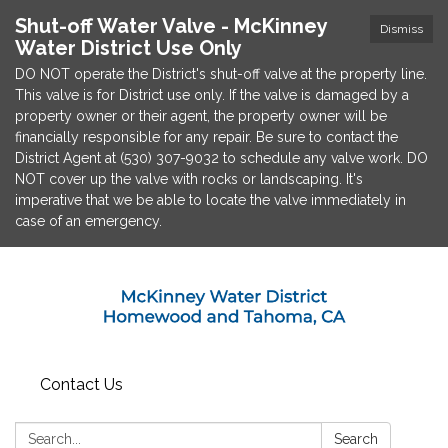
Shut-off Water Valve - McKinney
Dismiss
Water District Use Only
DO NOT operate the District's shut-off valve at the property line.
This valve is for District use only. If the valve is damaged by a
property owner or their agent, the property owner will be
financially responsible for any repair. Be sure to contact the
District Agent at (530) 307-9032 to schedule any valve work. DO
NOT cover up the valve with rocks or landscaping. It's
imperative that we be able to locate the valve immediately in
case of an emergency.
Contact Us
Search:
Search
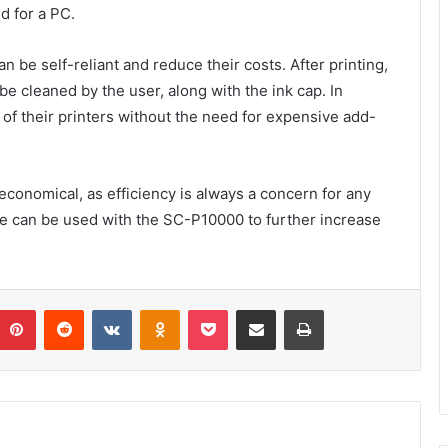
d for a PC.
 be self-reliant and reduce their costs. After printing,
be cleaned by the user, along with the ink cap. In
 of their printers without the need for expensive add-
economical, as efficiency is always a concern for any
e can be used with the SC-P10000 to further increase
umblr
Pinterest
Reddit
VKontakte
Odnoklassniki
Pocket
Share via Email
Print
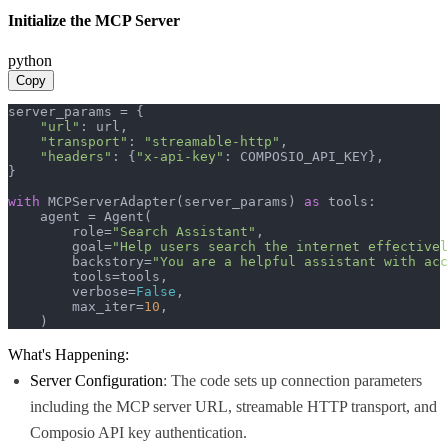
Initialize the MCP Server
python
Copy
server_params = {

"url"
: url,

"transport"
: 
"streamable-http"
,

"headers"
: {
"x-api-key"
: COMPOSIO_API_KEY},

}

with
 MCPServerAdapter(server_params) 
as
 tools:

    agent = Agent(

        role=
"Search Assistant"
,

        goal=
"Help users search the internet effectivel
        backstory=
"You are a helpful assistant with acc
        tools=tools,

        verbose=
False
,

        max_iter=
10
,

    )
What's Happening:
Server Configuration
: The code sets up connection parameters
including the MCP server URL, streamable HTTP transport, and
Composio API key authentication.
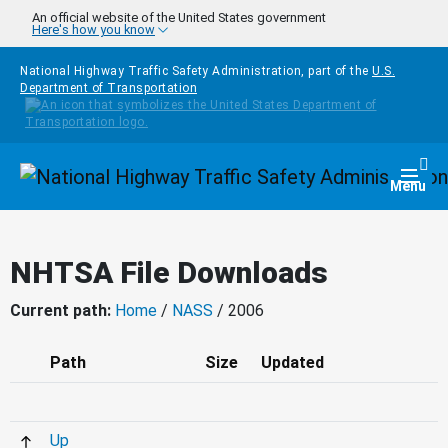
Skip to main content
An official website of the United States government
Here's how you know
National Highway Traffic Safety Administration, part of the
U.S.
Department of Transportation
Homepage
Togg
Menu
NHTSA File Downloads
Current path:
Home
/
NASS
/ 2006
Path
Size
Updated
Up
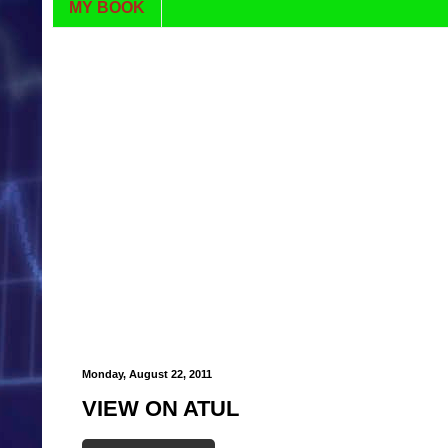
MY BOOK
Monday, August 22, 2011
VIEW ON ATUL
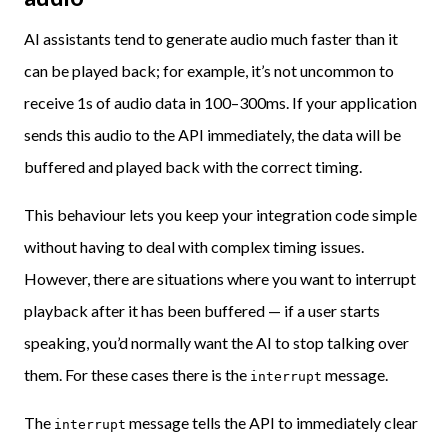
AI assistants tend to generate audio much faster than it
can be played back; for example, it’s not uncommon to
receive 1s of audio data in 100–300ms. If your application
sends this audio to the API immediately, the data will be
buffered and played back with the correct timing.
This behaviour lets you keep your integration code simple
without having to deal with complex timing issues.
However, there are situations where you want to interrupt
playback after it has been buffered — if a user starts
speaking, you’d normally want the AI to stop talking over
them. For these cases there is the
message.
interrupt
The
message tells the API to immediately clear
interrupt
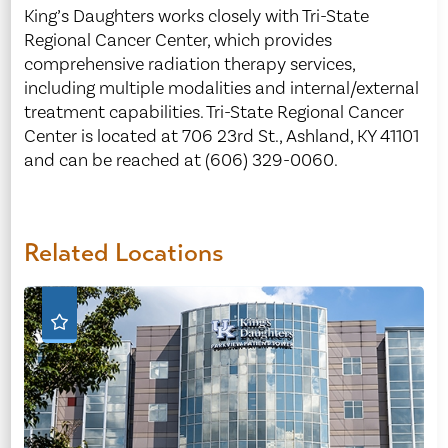
King’s Daughters works closely with Tri-State
Regional Cancer Center, which provides
comprehensive radiation therapy services,
including multiple modalities and internal/external
treatment capabilities. Tri-State Regional Cancer
Center is located at 706 23rd St., Ashland, KY 41101
and can be reached at (606) 329-0060.
Related Locations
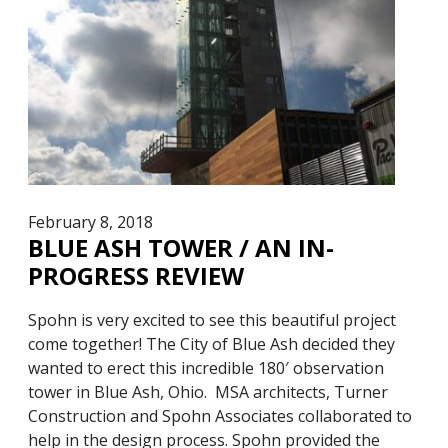
February 8, 2018
BLUE ASH TOWER / AN IN-
PROGRESS REVIEW
Spohn is very excited to see this beautiful project
come together! The City of Blue Ash decided they
wanted to erect this incredible 180′ observation
tower in Blue Ash, Ohio. MSA architects, Turner
Construction and Spohn Associates collaborated to
help in the design process. Spohn provided the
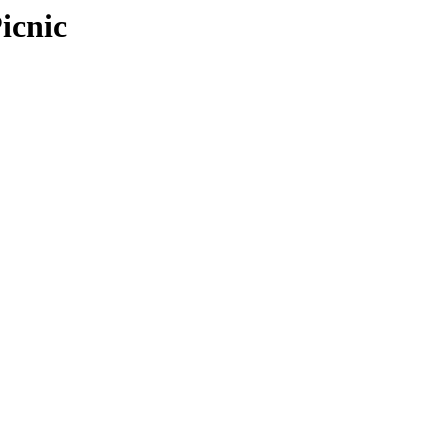
icnic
..........
PROBLEM STATEMENT:
Using the listing above, show each line holding the string "code".

WRITTEN RESPONSE:
: The code sets up connection parameters
This behaviour lets you keep your integration code simple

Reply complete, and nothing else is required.